It seems to be working for now though it has some delays and may mess up the order of the message. I also tried using the timeout option in read but it seems to stop the running process somehow which I suspect is due to closing of the file descriptor.

As with the command: "echo '#!/bin/bash' |tee file", but with "echo '#!/bin/bash' | myscript file"

What "... | tee file" does is take stdin (standard input) and divert it to two places: stdout (standard output) and to a path/file named "file". In effect it does this, as far as I can judge:
#!/bin/bash
var=(cat) # same as var=(cat /dev/stdin)
echo -e "$var"
for file in "$#"
do
echo -e "$var" > "${file}"
done
exit 0
So I use the above code to create tee1 to see if I could emulate what tee does. But my real intent is to write a modified version that appends to existing file(s) rather than redo them from scratch. I call this one tee2:
#!/bin/bash
var=(cat) # same as var=(cat /dev/stdin)
echo -e "$var"
for file in "$#"
do
echo -e "$var" >> "${file}"
done
exit 0
It makes sense to me, but not to bash. Now an alternative approach is to do something like this:
echo -e "$var"
for file in "$#"
do
echo -e "$var"| tee tmpfile
cat tmpfile >> "${file}"
done
rm tmpfile
exit 0
It also makes sense to me to do this:
#!/bin/bash
cp -rfp /dev/stdin tmpfile
cat tmpfile
for file in "$#"
do
cat tmpfile >> "${file}"
done
exit 0
Or this:
#!/bin/bash
cat /dev/stdin
for file in "$#"
do
cat /dev/stdin >> "${file}"
done
exit 0
Some online searches suggest that printf be used in place of echo -e for more consistency across platforms. Other suggest that cat be used in place of read, though since stdin is a device, it should be able to be used in place of catm as in:
> tmpfile
IFS=\n
while read line
do
echo $line >> tmpfile
echo $line
done < /dev/stdin
unset IFS
Then the for loop follows. But I can't get that to work. How can I do it with bash?
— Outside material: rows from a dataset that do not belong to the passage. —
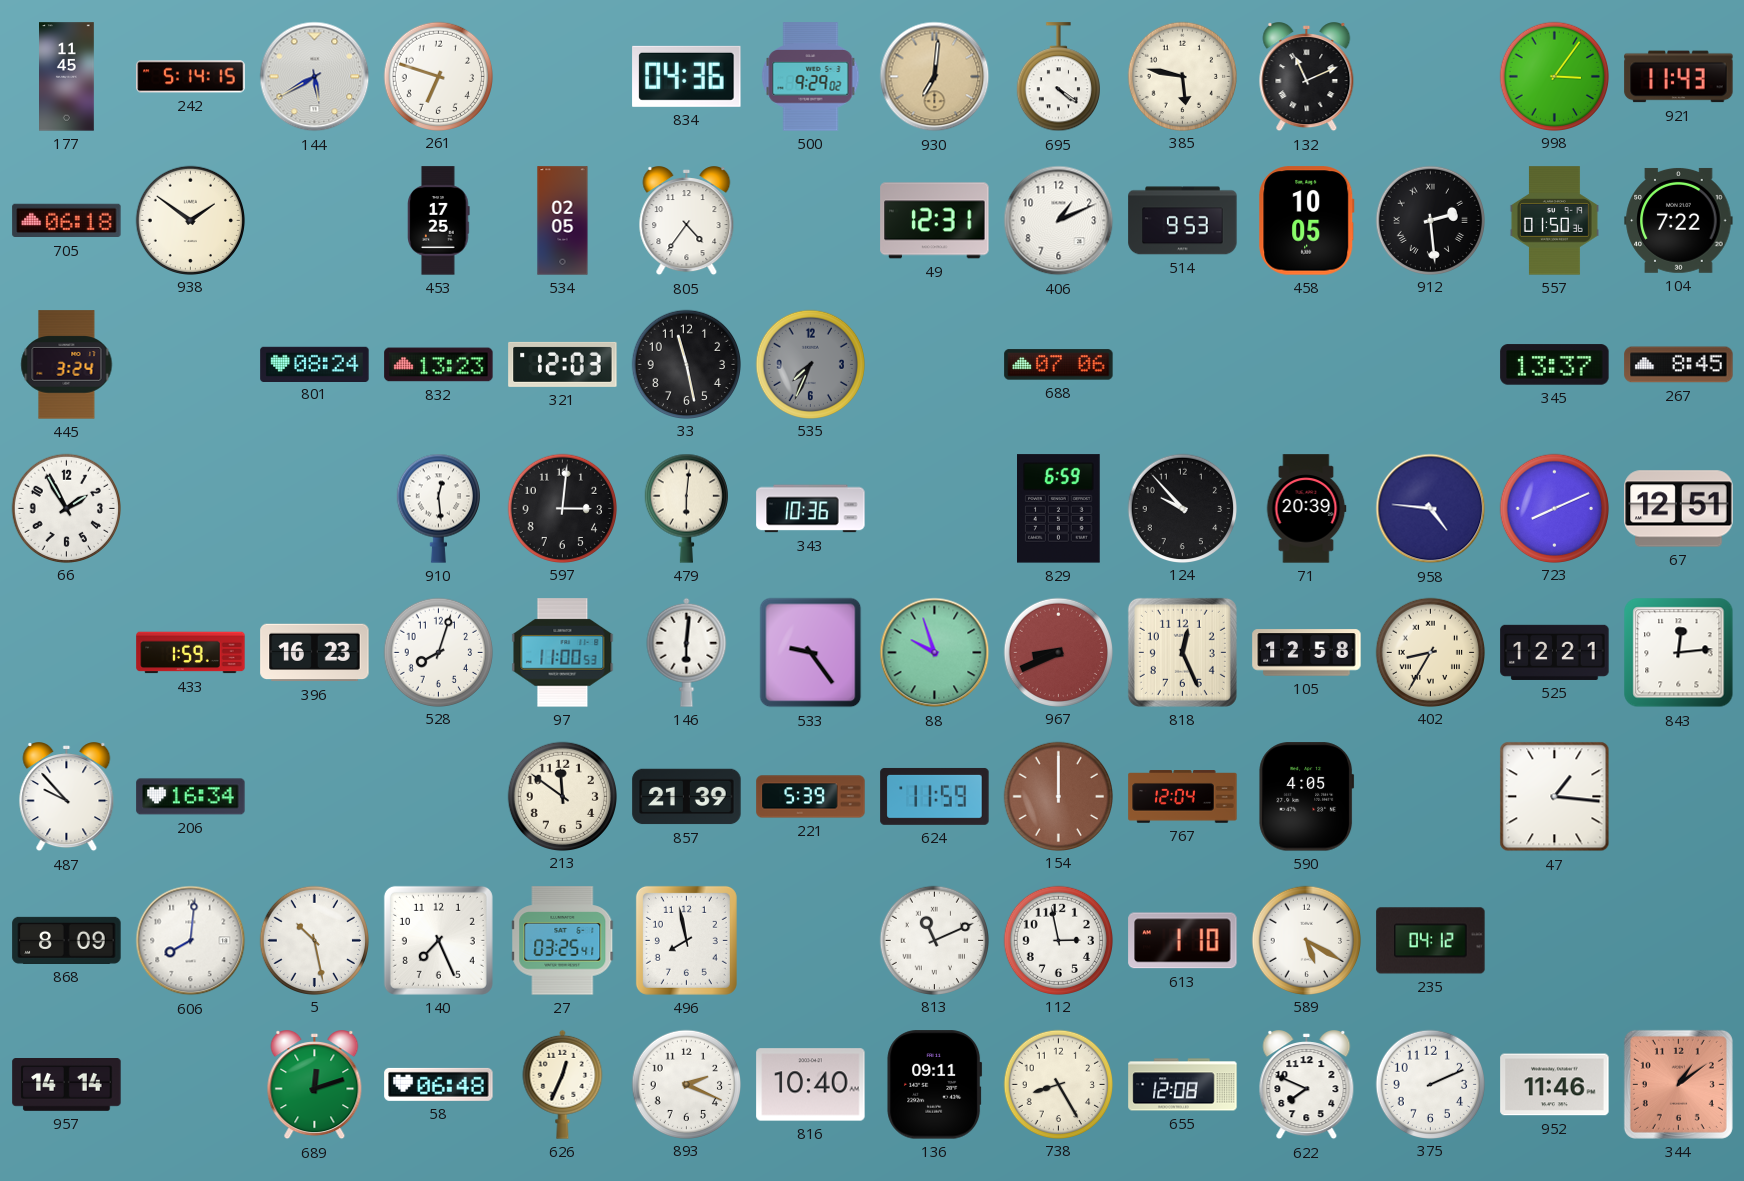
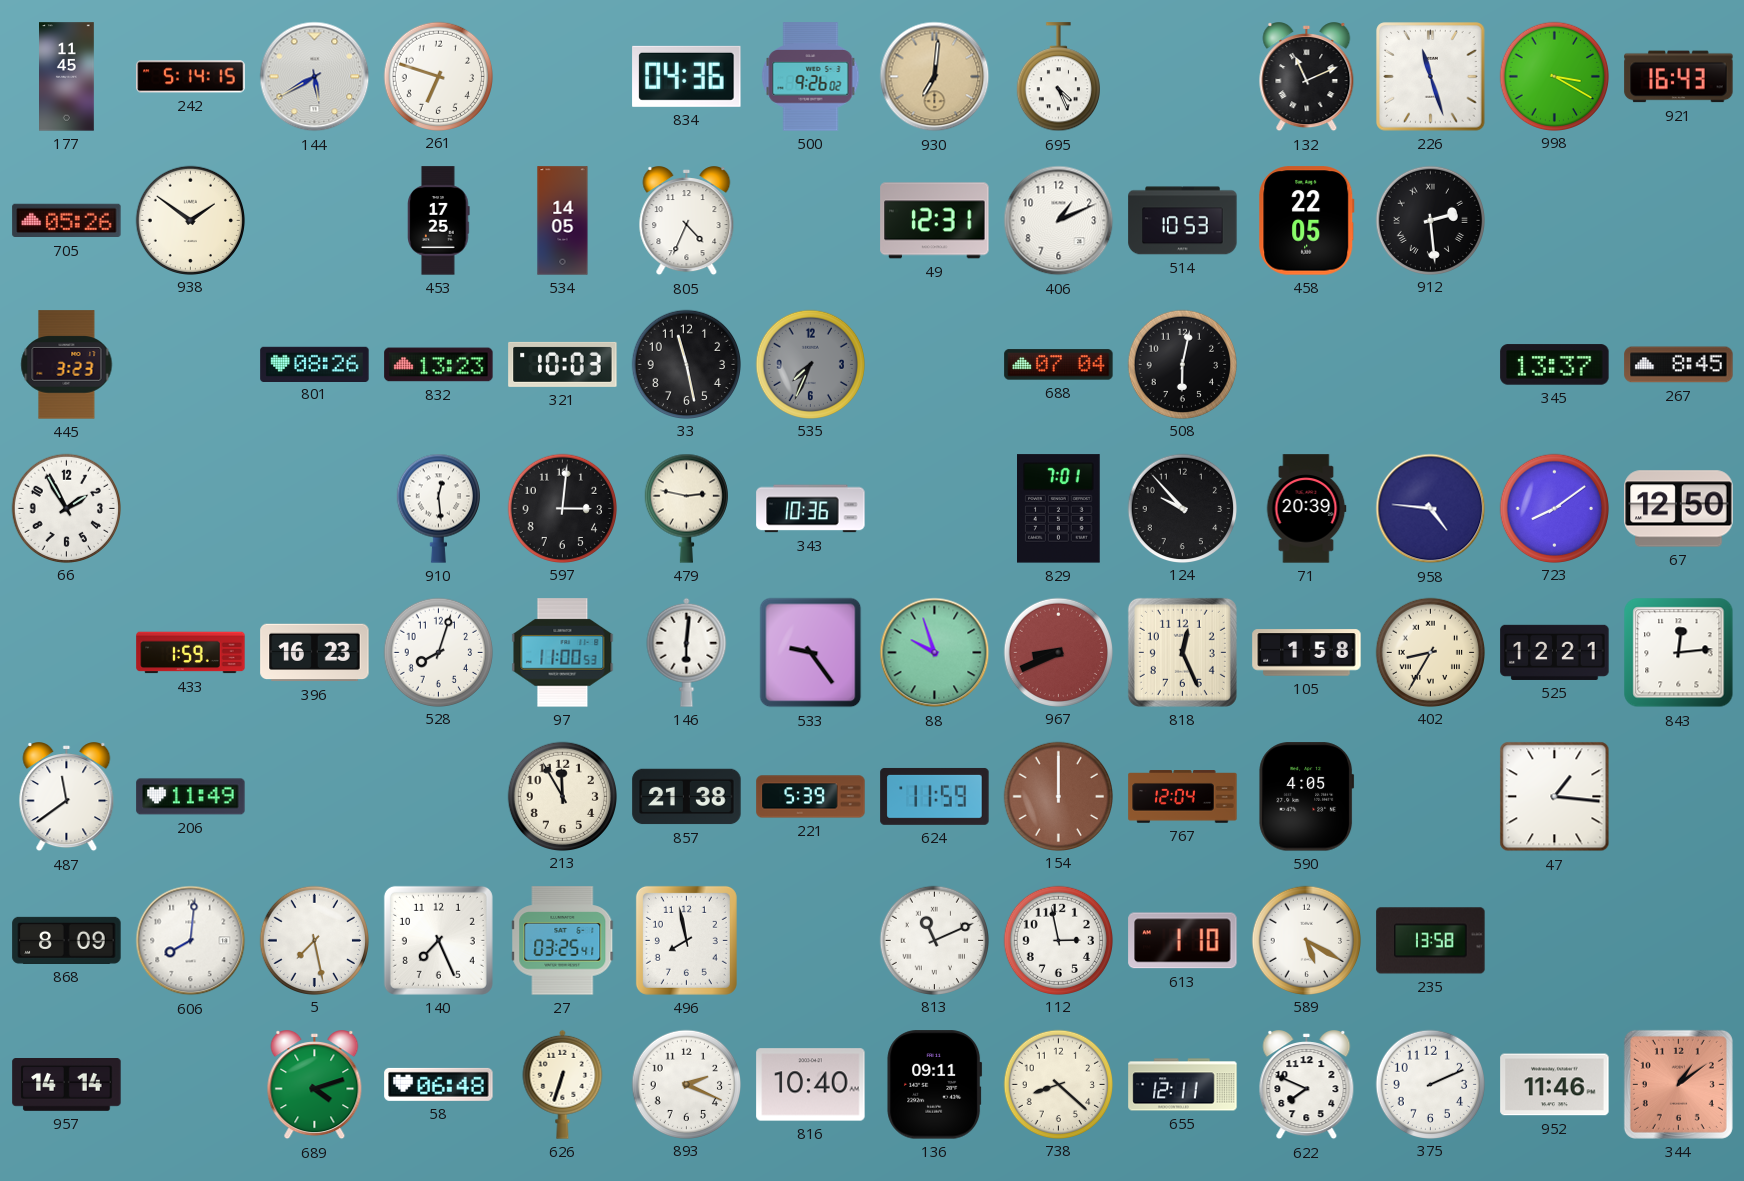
500: 9:29 -> 9:26
695: 4:21 -> 4:26
385: 5:47 -> none
226: none -> 11:27
998: 3:06 -> 3:20
921: 11:43 -> 16:43
705: 06:18 -> 05:26
534: 02:05 -> 14:05
805: 4:36 -> 4:34
514: 9:53 -> 10:53
458: 10:05 -> 22:05
557: 01:50 -> none
104: 7:22 -> none
445: 3:24 -> 3:23
801: 08:24 -> 08:26
321: 12:03 -> 10:03
688: 07:06 -> 07:04
508: none -> 6:02
479: 6:01 -> 2:47
829: 6:59 -> 7:01
723: 8:11 -> 8:09
67: 12:51 -> 12:50
105: 12:58 -> 1:58
487: 9:53 -> 11:39
206: 16:34 -> 11:49
213: 11:51 -> 11:55
857: 21:39 -> 21:38
5: 10:28 -> 7:28
235: 04:12 -> 13:58
689: 12:12 -> 4:12
626: 12:34 -> 6:33
738: 8:25 -> 8:22
655: 12:08 -> 12:11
But my real intent is to write a modified version that appends to existing file(s) rather than redo them from scratch.
The tee utility is specified to support an -a option, meaning "Append the output to the files." [spec]
(And I'm not aware of any implementations of tee that deviate from the spec in this regard.)
Edited to add: If your question is really "what's wrong with all the different things I tried", then, that's probably too broad for a single Stack Overflow question. But here's a short list:
var=(cat) means "Set the array variable var to contain a single element, namely, the string cat."
Note that this does not, in any way, involve the program cat.
You probably meant var=$(cat), which means "Run the command cat, capturing its standard output. Discard any null bytes, and discard any trailing sequence of newlines. Save the result in the regular variable var."
Note that even this version is not useful for faithfully implementing tee, since tee does not discard null bytes and trailing newlines. Also, tee forwards input as it becomes available, whereas var=$(cat) has to wait until input has completed. (This is a problem if standard input is coming from the terminal — in which case the user would expect to see their input echoed back — or from a program that might be trying to communicate with the user — in which case you'd get a deadlock.)
echo -e "$var" makes a point of processing escape sequences like \t. (That's what the -e means.) This is not what you want. In addition, it appends an extra newline, which isn't what you want if you've managed to set $var correctly. (If you haven't managed to set $var correctly, then this might help compensate for that, but it won't really fix the problem.)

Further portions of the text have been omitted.